Source data:
Start of Block

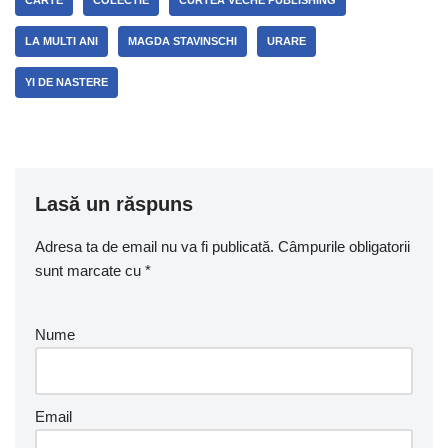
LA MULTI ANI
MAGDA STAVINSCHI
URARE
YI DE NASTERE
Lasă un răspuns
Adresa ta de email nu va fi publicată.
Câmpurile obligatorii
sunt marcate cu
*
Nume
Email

End of Block
Start of Block

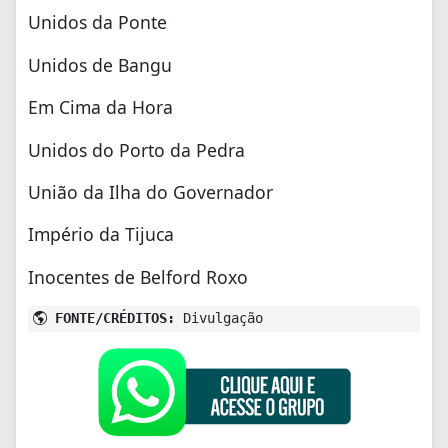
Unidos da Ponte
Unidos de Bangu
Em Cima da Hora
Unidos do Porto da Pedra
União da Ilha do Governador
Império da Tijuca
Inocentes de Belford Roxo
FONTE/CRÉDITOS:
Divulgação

End of Block

Task requirements: State how many lines in the entries hold the word "Unidos", giving the number alone.

Your response: 3